I did think about that, but unfortunately the semantics between the current MountFS and the proposed NestedMountFS are too different, so it wouldn't be possible to "fix" MountFS to handle both scenarios. For example, this is possible with MountFS:
mount_fs = MountFS()
fs1 = OSFS('path1')
fs2 = OSFS('path2')
mount_fs.mount("/subdir/m1", fs1)
mount_fs.mount("/subdir/m2", fs2)
# creating a file in `/subdir/m1` puts it in fs1, creating a file in `/subdir/m2` puts it in fs2, trying to create a file in `subdir` throws an error
but that wouldn't be possible for NestedMountFS, because NestedMountFS would require the mount-paths to exist before mounting the FSes to them. I.e. the NestedMountFS equivalent of the above would be something like:
basefs = OSFS('basepath')
basefs.makedir('subdir')
basefs.makedir('subdir/m2')
basefs.makedir('subdir/m1')
mount_fs = NestedMountFS(rootfs=basefs)
fs1 = OSFS('path1')
fs2 = OSFS('path2')
mount_fs.mount("/subdir/m1", fs1)
mount_fs.mount("/subdir/m2", fs2)
# creating a file in `/subdir/m1` puts it in fs1, creating a file in `/subdir/m2` puts it in fs2, creating a file in `/subdir` puts it in basefs
If you have any suggested solutions for the edge-conditions I described in my previous message, I'm all ears... :ear:
MountFS solves the separate-changes-in-different-FSes problem by deliberately making the FS root directories non-overlapping, so each FS remains writeable. MultiFS solves the separate-changes-in-different-FSes problem by having the FSes rooted at the same place, having a strict "priority ordering" that the FSes get looked at, and declaring that only one of the FSes is writeable. Hmmm, I wonder if a NestedMultiFS would be a more robust way to handle the edge-conditions than a NestedMountFS? (i.e. drop the requirement that the mount-path needs to exist first, but only allow a single FS to be writeable) :thinking:
multi_fs = NestedMultiFS()
fs1 = OSFS('path1')
fs2 = OSFS('path2')
multi_fs.mount("/subdir", fs1)
multi_fs.mount("/subdir/m2", fs2, write=True)

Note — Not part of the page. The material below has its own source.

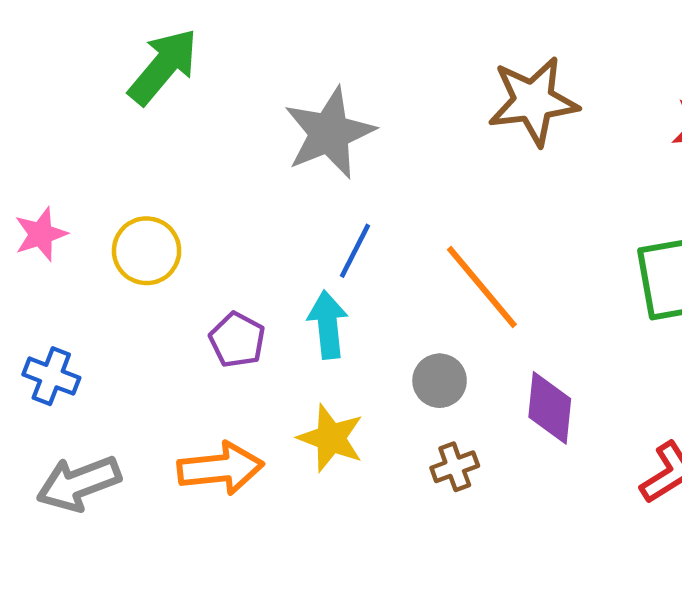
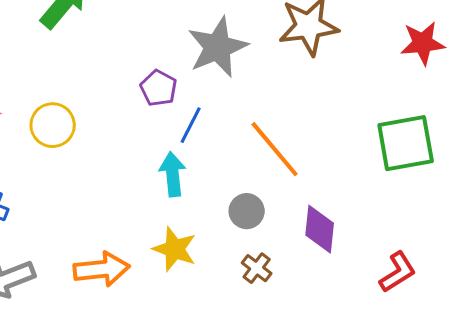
gray star: (329, 133) -> (218, 47), moved
purple pentagon: (237, 340) -> (159, 88), moved
brown cross: (455, 467) -> (257, 268), turned -32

# creating a file in `/subdir/m2` puts it in fs2, trying to create a file in `subdir` throws an error
# Although what happens if we do
fs3 = OSFS('path3')
multi_fs.mount("/subdir/m2/m3", fs3)
# and then try to create a file in `/subdir/m2/m3` - should it create it in fs2, or should it throw an error because fs3 isn't writeable?
I'd need to spend some more time playing with the existing MultiFS to get a feel for how it works (especially with regards to deletions & renames).
Have a nice week !
You too!
@lurch Sorry for the late reply. TBH it's been such a long time since I implemented that, and I don't recall my reasoning there. There's quite possibly edge cases I didn't consider at the time. I'll trust your assessment!